Last month at the AuthorAID research-writing workshop in Tanzania, people asked many excellent questions. One question was the following: How do journal editors identify suitable people to serve as peer reviewers?

After presenting my answer, I realized that other members of the AuthorAID community might have the same question. Therefore, here is my answer:

  • Editors of journals know many people in their fields. Thus, they may know people well suited to review a given paper.
  • Editorial board members sometimes suggest peer reviewers or serve as peer reviewers themselves.
  • Some journals have databases of researchers who have been peer reviewers or would be willing to serve.
  • To find reviewers, editors commonly look at the references listed in the manuscript. The authors of some of the cited papers often are suitable reviewers.
  • Editors also find reviewers by searching the literature on the topic of the paper.
  • Some journals let authors list researchers whom they consider well qualified to review their papers. If the editor wishes, one or more people listed can be peer reviewers.
  • When people who were invited to review a paper are not available, they are commonly asked to identify other people qualified to do so.

Do you know other ways that editors identify potential peer reviewers? If so, please submit a comment.

Wishing you a good week— Barbara

 

How to select peer reviewers

Posted by Arachchige J J G at 12 July 2010 05:36 AM

Dear Babara
Thank you for information. i used your tutorials and slides for my teaching and workshops.
As an Editor I have experienced that selected reviewers should be known people to the Editor. We can communicate with known people easily and reviewing process requires lot of communications. and the Edito should think of the security of the article (untill it is published)

Thank you

Reviewer selection tools

Posted by Julie Walker at 14 July 2010 03:30 PM

The Forum of African Medical Editors (FAME) has some very useful tools for selecting reviewers:

•FAME tool for selecting reviewers
•FAME guidelines on increasing the number of reviewers
•FAME suggestions for journal guidelines for reviewers
•FAME guidelines on getting reviewers’ reports on time

These can all be found at: http://apps.who.int/[…]/fame-guidelines

How I find reviewers

Posted by Matt Hodgkinson at 01 August 2010 05:35 PM

Often reviewers need to be invited in areas an editor is not intimately familiar with. Looking at the reference list and author suggestions is an obvious starter, though author suggestions tend to be kinder to the authors than those selected by editors. If you want rigorous review, pick your own reviewers. Using just these options will give you only a limited choice of potential reviewers. Many journals have lists of reviewers, but again this could limit your choice. Even if an editor knows an area, picking people off the top of their head can have downsides - the same people could be used repeatedly, risking biasing review, and the people chosen might be the "usual suspects" that every editor thinks of for that field - and who are thus overloaded with review requests!

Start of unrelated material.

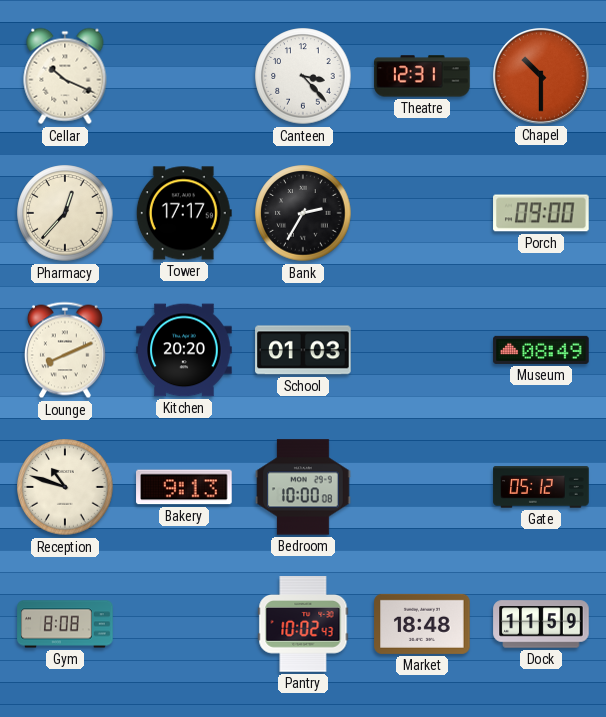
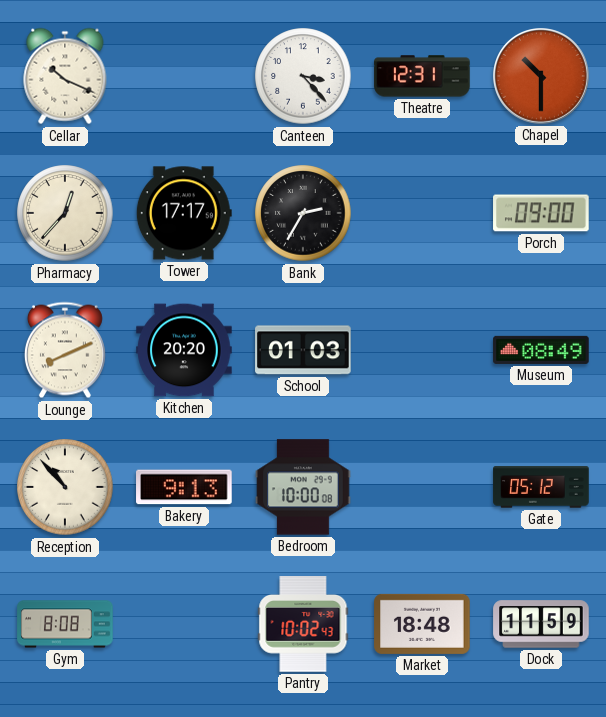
Reception: 10:48 -> 10:53
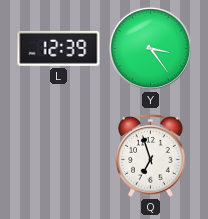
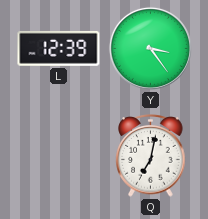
Q: 6:57 -> 7:02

I swear by using keyword searches in PubMed and Google Scholar (and Scopus and Web of Science, if you have them). Learning how to craft searches using brackets and inclusion/exclusion terms is essential, as is selecting the right keywords and alternative terms - MeSH terms in PubMed can be useful. Read the help files for the literature databases you use to hone your use of them.

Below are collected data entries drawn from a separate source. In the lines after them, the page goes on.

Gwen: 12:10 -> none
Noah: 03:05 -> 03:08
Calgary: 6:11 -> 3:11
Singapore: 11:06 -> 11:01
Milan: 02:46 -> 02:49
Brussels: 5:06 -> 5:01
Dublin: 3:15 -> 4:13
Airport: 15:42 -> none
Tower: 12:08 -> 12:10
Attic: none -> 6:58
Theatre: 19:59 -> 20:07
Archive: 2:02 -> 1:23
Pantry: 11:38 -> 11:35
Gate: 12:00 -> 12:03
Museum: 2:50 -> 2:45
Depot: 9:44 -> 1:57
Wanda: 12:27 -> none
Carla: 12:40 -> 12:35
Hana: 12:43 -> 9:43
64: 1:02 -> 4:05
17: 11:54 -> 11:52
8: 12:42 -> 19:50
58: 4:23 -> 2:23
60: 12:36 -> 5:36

Two tools I highly recommend are the Journal/Author Name Estimator (JANE) and PubReMiner. With JANE (http://www.biosemantics.org/jane/) you can paste in an abstract or full manuscript and it automatically returns suggestions of matching people and journals. eTBlast does much the same.

With PubReMiner (http://bioinfo.amc.uva.nl/human-genetics/pubreminer/) you get a summary of the results of a PubMed search - the most frequent authors, journals, keywords, etc. A tool called Anne O' Tate is similar, and Scopus returns similar summary statistics if you have access to it.